TASK DESCRIPTION>
Write out the data exactly, please, and omit the pictures.

Page-level text extractions>
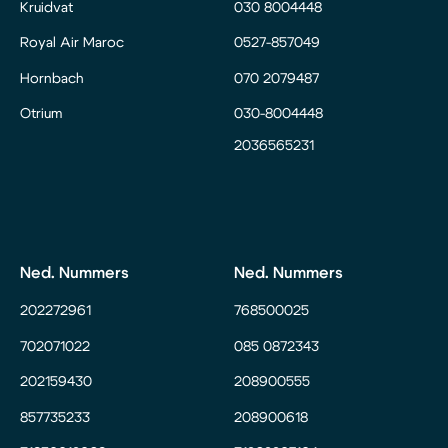
Kruidvat
030 8004448
Royal Air Maroc
0527-857049
Hornbach
070 2079487
Otrium
030-8004448
2036565231
Ned. Nummers
Ned. Nummers
202272961
768500025
702071022
085 0872343
202159430
208900555
857735233
208900618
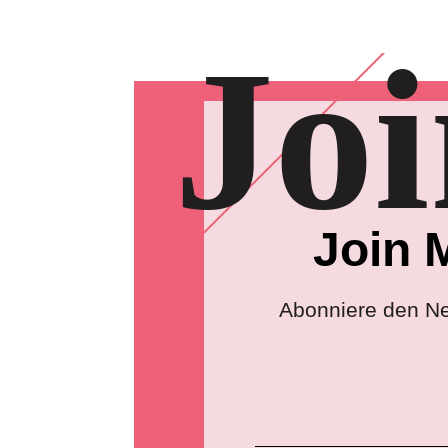
Jo
Join 
Abonniere den Ne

TASK ANSWER>
Kruidvat
030 8004448
Royal Air Maroc
0527-857049
Hornbach
070 2079487
Otrium
030-8004448
2036565231
Ned. Nummers
Ned. Nummers
202272961
768500025
702071022
085 0872343
202159430
208900555
857735233
208900618
Jo
Join 
Abonniere den Ne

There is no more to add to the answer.